┌─ Source data
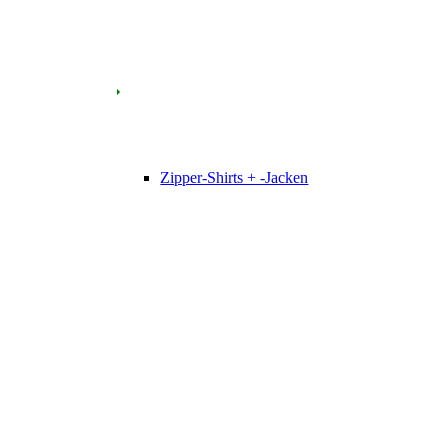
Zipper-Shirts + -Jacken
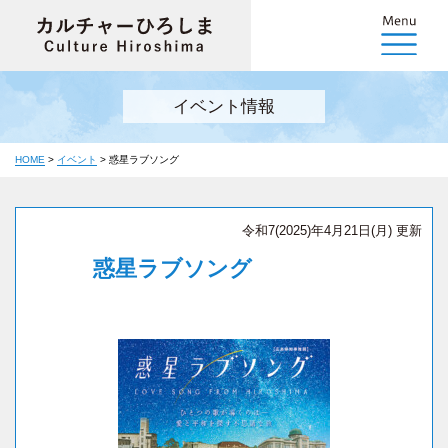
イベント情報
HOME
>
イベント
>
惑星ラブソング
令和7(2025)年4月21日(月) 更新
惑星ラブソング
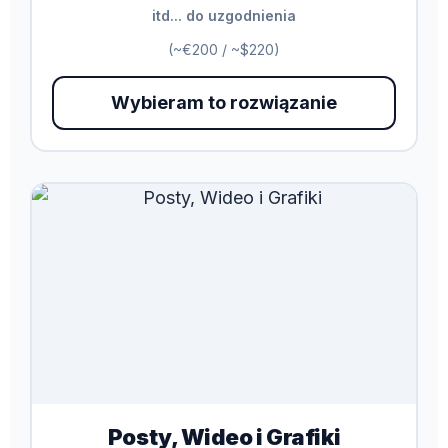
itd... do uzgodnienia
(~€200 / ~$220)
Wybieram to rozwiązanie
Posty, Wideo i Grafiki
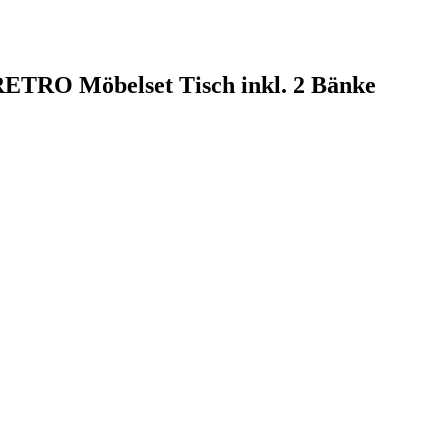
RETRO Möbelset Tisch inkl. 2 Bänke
└─
┌─ Source data
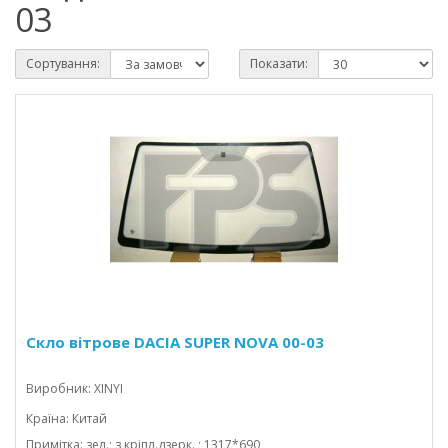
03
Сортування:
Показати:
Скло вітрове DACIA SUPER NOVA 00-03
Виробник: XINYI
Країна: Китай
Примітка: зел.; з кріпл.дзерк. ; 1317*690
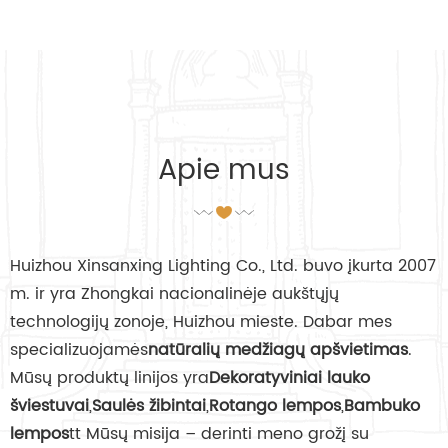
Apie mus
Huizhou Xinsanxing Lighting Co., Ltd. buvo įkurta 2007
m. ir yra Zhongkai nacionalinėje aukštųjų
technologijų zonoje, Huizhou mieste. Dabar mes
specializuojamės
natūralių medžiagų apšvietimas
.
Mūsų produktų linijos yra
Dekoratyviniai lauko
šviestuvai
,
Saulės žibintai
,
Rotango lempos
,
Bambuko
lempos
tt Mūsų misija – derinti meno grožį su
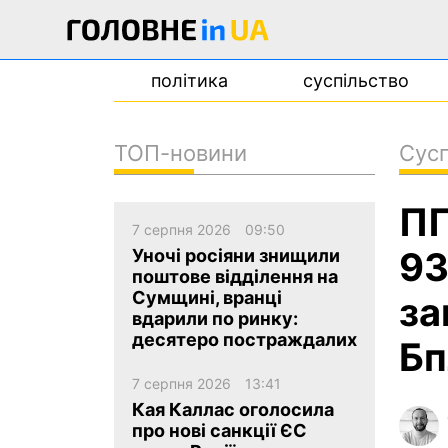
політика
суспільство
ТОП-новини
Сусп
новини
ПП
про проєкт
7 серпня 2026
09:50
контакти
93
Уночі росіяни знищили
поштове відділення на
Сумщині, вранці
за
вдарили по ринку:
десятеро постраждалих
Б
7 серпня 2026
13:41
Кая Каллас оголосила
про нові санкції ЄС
└─
┌─ Source data
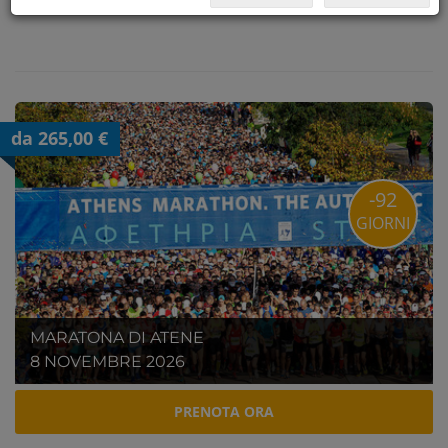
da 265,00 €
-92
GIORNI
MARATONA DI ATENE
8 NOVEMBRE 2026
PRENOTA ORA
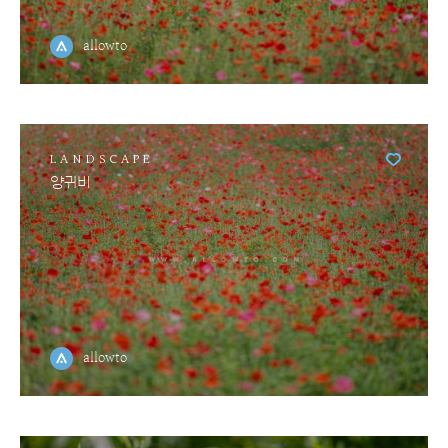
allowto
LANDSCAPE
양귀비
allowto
└─
■ **Your task**
In the material above, tally every line with the string "Mūsų" in it, then give that number alone.

■ **Task answer**
2